Math function overloading

Kokkos math function for half-precision types must use specialized FP16 hardware units if available (rather than the FP32 ones) to achieve peak performance. Therefore, traditional output-correctness tests for the half-precision types are not sufficient.

Kokkos relies on a complex implementation strategy with many macros for providing math function overload resolution. For half-precision types, Kokkos provides a templated fallback that casts to float, and the CUDA backend provides a non-template overload that uses the CUDA intrinsics. According to the best viable function rules, the non-template overload is selected.

Manual inspection of the source code to verify that the correct implementation path is maintained as the supported architecture set and code base evolve is challenging, and requires substantial review effort.

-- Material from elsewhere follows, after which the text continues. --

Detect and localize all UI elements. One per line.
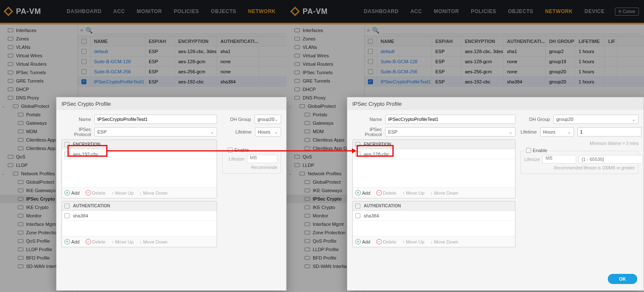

TestMax shows how implementation correctness can be confirmed through automated SASS analysis for Kokkos::fmax for which a CUDA intrinsic __hmax exists.

References:

https://github.com/kokkos/kokkos/pull/8719

class examples.kokkos.half.example_math.Method(*values)View on GitHub 

Bases: IntEnum

CUDA_HMAX = 0: Use the CUDA intrinsic __hmax.

FMAX = 1: Use fmax(float, float).

KOKKOS_FMAX = 2: Use Kokkos::fmax(Kokkos::Experimental::half_t, Kokkos::Experimental::half_t).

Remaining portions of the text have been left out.